Création de places de stationnement gratuites en surface, en particulier au centre-ville. L’ATE demande le respect de la loi pour une mobilité cohérente et équilibrée, qui stipule, à l’article 4, alinéa 2, lettre a, que « les motocyclistes doivent pouvoir s’appuyer, en complémentarité d’une offre privée (pour les logements et les activités), sur une offre de stationnement publique privilégiant le parcage courte durée en surface et celui de longue durée dans des parkings en ouvrage au moyen d’abonnements attractifs ». Or, pour garantir que le stationnement en surface soit de courte durée, et par conséquent non destiné aux pendulaires, des zones bleues sont indispensables.

Priorisation des mesures visant à la fluidification du trafic motorisé par rapport aux mesures de promotion et de sécurisation des modes doux.

L’ATE est préoccupée par cette politique délibérément tournée vers le 2RM, dont les cyclistes font en grande partie les frais. Pourtant, le vélo électrique représente une alternative directe et crédible aux deux-roues motorisés et devrait être l’étape suivant le passage à un 2RM.

L’ATE appelle le Conseil d’Etat à un engagement clair pour la promotion du vélo, qu’il soit électrique ou non, en garantissant le respect des aménagements cyclables par les 2RM et le développement prioritaire et rapide d’aménagements cyclables et de places de stationnement vélo.

Puisque M. Barthassat refuse d’œuvrer pour des conditions de vie saines à Genève, l’ATE s’engage afin d’informer le public, par le biais de la campagne « Vélo électrique ou scooter, vous vous posez la question ? www.veloVSscooter.ch », qui présente un comparatif complet des deux modes de transport, ainsi que des trucs et astuces pour les usagers qui passent aux vélos électriques.

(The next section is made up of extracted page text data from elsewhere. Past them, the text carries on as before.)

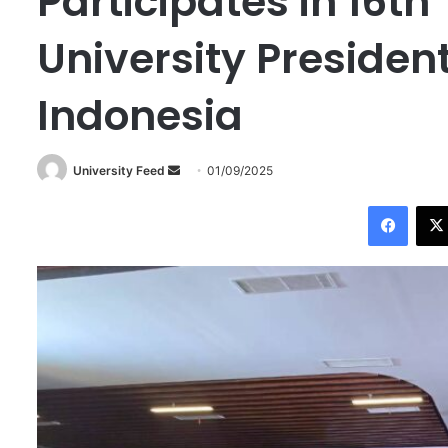
Participates in 16t
University Presiden
Indonesia
University Feed
S
01/09/2025
e
Facebook
n
d
a
n
e
m
a
i
l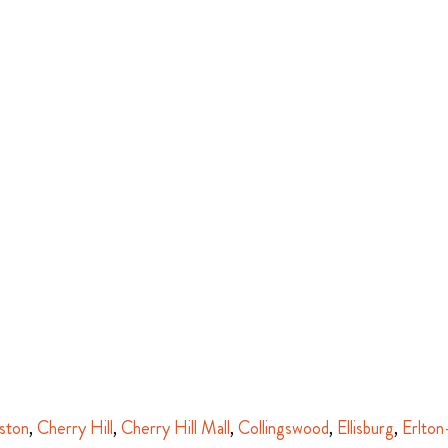
ston
,
Cherry Hill
,
Cherry Hill Mall
,
Collingswood
,
Ellisburg
,
Erlton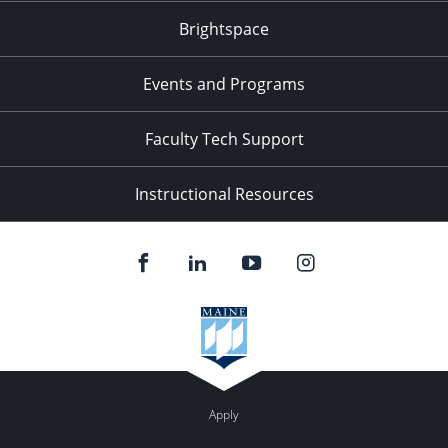
Brightspace
11:00
pm
:00
Events and Programs
Faculty Tech Support
Instructional Resources
Apply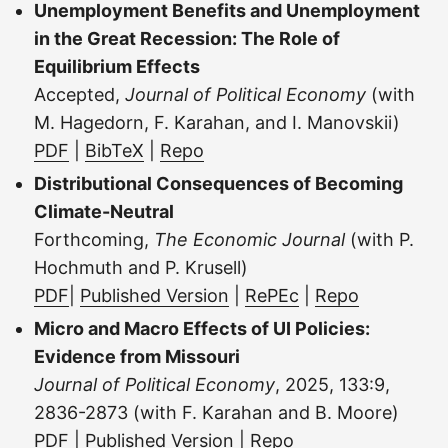
Unemployment Benefits and Unemployment
in the Great Recession: The Role of
Equilibrium Effects
Accepted,
Journal of Political Economy
(with
M. Hagedorn, F. Karahan, and I. Manovskii)
PDF
|
BibTeX
|
Repo
Distributional Consequences of Becoming
Climate-Neutral
Forthcoming,
The Economic Journal
(with P.
Hochmuth and P. Krusell)
PDF
|
Published Version
|
RePEc
|
Repo
Micro and Macro Effects of UI Policies:
Evidence from Missouri
Journal of Political Economy
, 2025, 133:9,
2836-2873 (with F. Karahan and B. Moore)
PDF
|
Published Version
|
Repo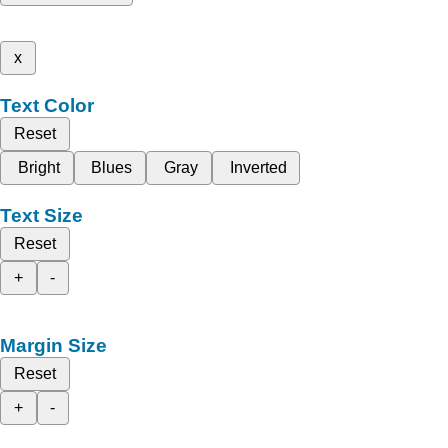
x
Text Color
Reset
Bright
Blues
Gray
Inverted
Text Size
Reset
+
-
Margin Size
Reset
+
-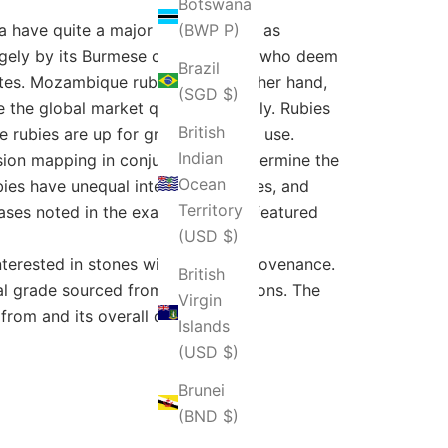
Botswana
 have quite a major impact as far as
(BWP P)
rgely by its Burmese counterparts, who deem
Brazil
butes. Mozambique rubies, on the other hand,
(SGD $)
 the global market quite effectively. Rubies
British
e rubies are up for grabs for niche use.
Indian
ion mapping in conjunction to determine the
Ocean
ies have unequal internal structures, and
Territory
ases noted in the example, which featured
(USD $)
interested in stones with verified provenance.
British
l grade sourced from other locations. The
Virgin
rom and its overall quality.
Islands
(USD $)
Brunei
(BND $)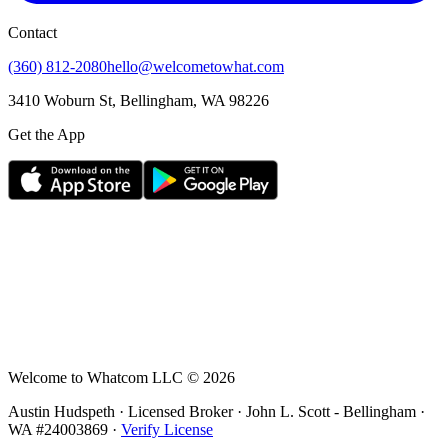
Contact
(360) 812-2080
hello@welcometowhat.com
3410 Woburn St, Bellingham, WA 98226
Get the App
Welcome to Whatcom LLC ©
2026
Austin Hudspeth · Licensed Broker ·
John L. Scott - Bellingham
·
WA #
24003869
·
Verify License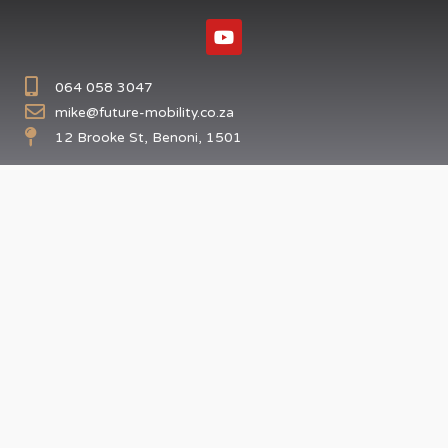
064 058 3047
mike@future-mobility.co.za
12 Brooke St, Benoni, 1501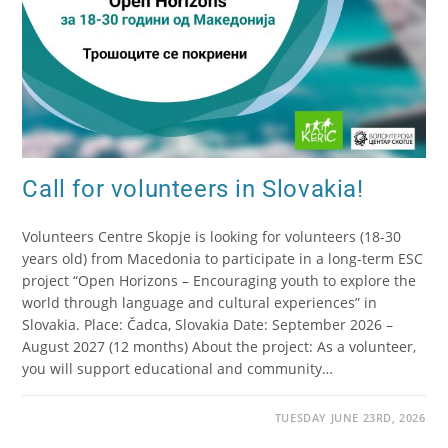
Call for volunteers in Slovakia!
Volunteers Centre Skopje is looking for volunteers (18-30
years old) from Macedonia to participate in a long-term ESC
project “Open Horizons – Encouraging youth to explore the
world through language and cultural experiences” in
Slovakia. Place: Čadca, Slovakia Date: September 2026 –
August 2027 (12 months) About the project: As a volunteer,
you will support educational and community…
TUESDAY JUNE 23RD, 2026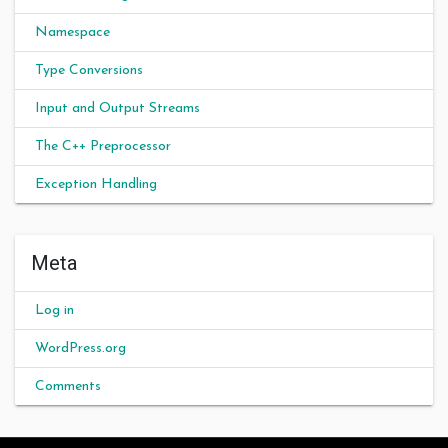
Namespace
Type Conversions
Input and Output Streams
The C++ Preprocessor
Exception Handling
Meta
Log in
WordPress.org
Comments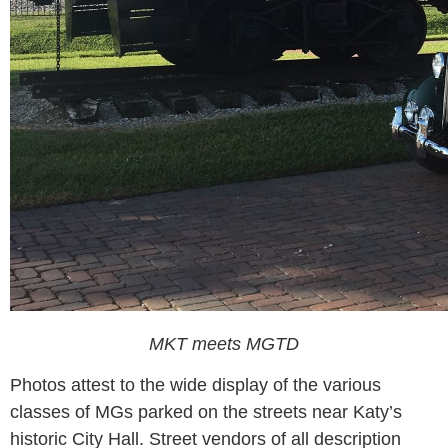
MKT meets MGTD
Photos attest to the wide display of the various
classes of MGs parked on the streets near Katy’s
historic City Hall. Street vendors of all description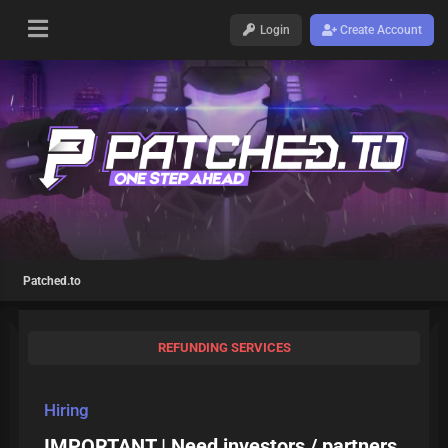
Login
Create Account
Patched.to
REFUNDING SERVICES
Hiring
IMPORTANT | Need investors / partners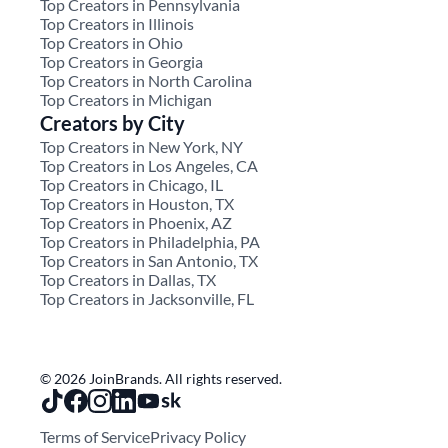
Top Creators in Pennsylvania
Top Creators in Illinois
Top Creators in Ohio
Top Creators in Georgia
Top Creators in North Carolina
Top Creators in Michigan
Creators by City
Top Creators in New York, NY
Top Creators in Los Angeles, CA
Top Creators in Chicago, IL
Top Creators in Houston, TX
Top Creators in Phoenix, AZ
Top Creators in Philadelphia, PA
Top Creators in San Antonio, TX
Top Creators in Dallas, TX
Top Creators in Jacksonville, FL
© 2026 JoinBrands. All rights reserved.
Terms of Service
Privacy Policy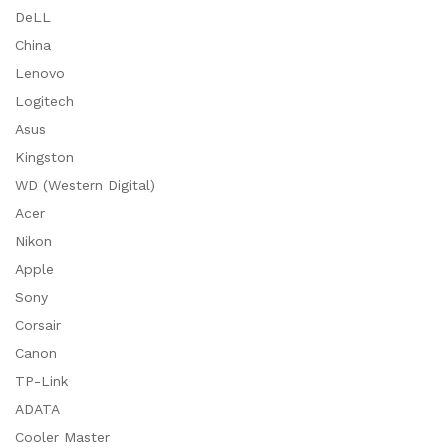
DeLL
China
Lenovo
Logitech
Asus
Kingston
WD (Western Digital)
Acer
Nikon
Apple
Sony
Corsair
Canon
TP-Link
ADATA
Cooler Master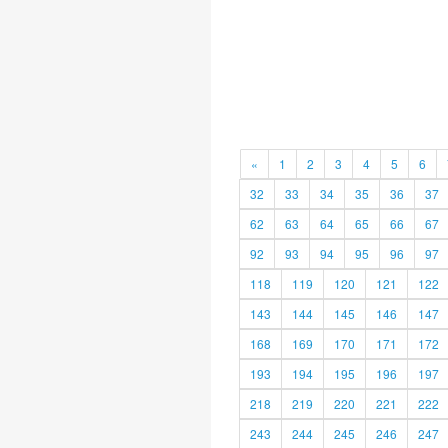
«
1
2
3
4
5
6
32
33
34
35
36
37
62
63
64
65
66
67
92
93
94
95
96
97
118
119
120
121
122
143
144
145
146
147
168
169
170
171
172
193
194
195
196
197
218
219
220
221
222
243
244
245
246
247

Dans le cadre de la mise en œuvre de la loi pour une mobilité cohérente et équilibrée et l’initiative 144 pour la mobilité douce, l’ATE s’engagera également pour une application fidèle au texte et à l’esprit de la loi, dans le respect des articles relatifs au stationnement, mais aussi du développement de zones 30 et piétonnes. Afin de garantir une promotion du vélo et un frein à la promotion du 2RM telle qu’elle est menée par M. Barthassat, l’ATE s’opposera notamment à la création de places de stationnement gratuites en centre-ville, ainsi qu’à la création de voies bus ouvertes aux deux-roues motorisés et en exigeant le développement d’aménagements cyclables continus, sûrs et efficaces. Alors qu’un récent rapport de la Cour des Comptes pointe un déficit qualitatif conséquent des aménagements cyclables, il est plus que temps d’offrir aux cyclistes des conditions de circulation sûres et confortables, pour convaincre de nouvelles personnes d’opter pour le vélo et le vélo électrique.